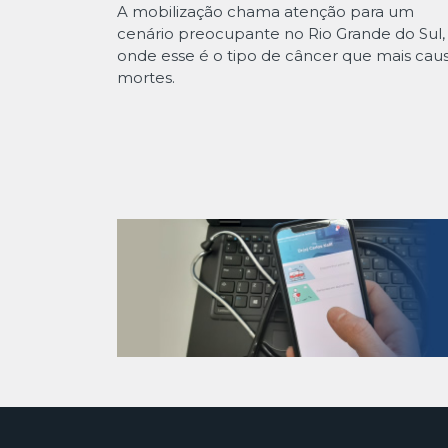
A mobilização chama atenção para um
cenário preocupante no Rio Grande do Sul,
onde esse é o tipo de câncer que mais cau
mortes.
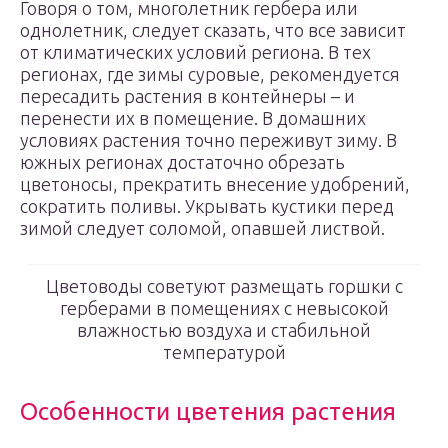
Говоря о том, многолетник гербера или
однолетник, следует сказать, что все зависит
от климатических условий региона. В тех
регионах, где зимы суровые, рекомендуется
пересадить растения в контейнеры – и
перенести их в помещение. В домашних
условиях растения точно переживут зиму. В
южных регионах достаточно обрезать
цветоносы, прекратить внесение удобрений,
сократить поливы. Укрывать кустики перед
зимой следует соломой, опавшей листвой.
Цветоводы советуют размещать горшки с
герберами в помещениях с невысокой
влажностью воздуха и стабильной
температурой
Особенности цветения растения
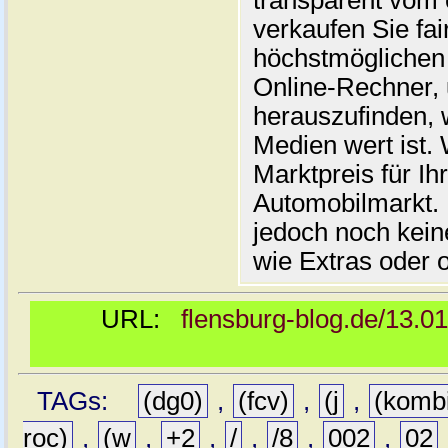
transparent vom 
verkaufen Sie fai
höchstmöglichen 
Online-Rechner,
herauszufinden, w
Medien wert ist. 
Marktpreis für I
Automobilmarkt. 
jedoch noch kein
wie Extras oder 
URL:
flensburg-blog.de/13.0
TAGs:
(dg0)
,
(fcv)
,
(j
,
(komb
roc)
,
(w
,
+2
,
/
,
/8
,
002
,
02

**TO DO**
Please print the entries above exactly. Skip every picture.

**TASK OUTPUT**
A mobilização chama atenção para um
cenário preocupante no Rio Grande do Sul,
onde esse é o tipo de câncer que mais cau
mortes.
Говоря о том, многолетник гербера или
однолетник, следует сказать, что все зависит
от климатических условий региона. В тех
регионах, где зимы суровые, рекомендуется
пересадить растения в контейнеры – и
перенести их в помещение. В домашних
условиях растения точно переживут зиму. В
южных регионах достаточно обрезать
цветоносы, прекратить внесение удобрений,
сократить поливы. Укрывать кустики перед
зимой следует соломой, опавшей листвой.
Цветоводы советуют размещать горшки с
герберами в помещениях с невысокой
влажностью воздуха и стабильной
температурой
Особенности цветения растения
transparent vom 
verkaufen Sie fai
höchstmöglichen 
Online-Rechner,
herauszufinden, w
Medien wert ist. 
Marktpreis für I
Automobilmarkt. 
jedoch noch kein
wie Extras oder 
URL:
flensburg-blog.de/13.0
TAGs:
(dg0)
,
(fcv)
,
(j
,
(komb
roc)
,
(w
,
+2
,
/
,
/8
,
002
,
02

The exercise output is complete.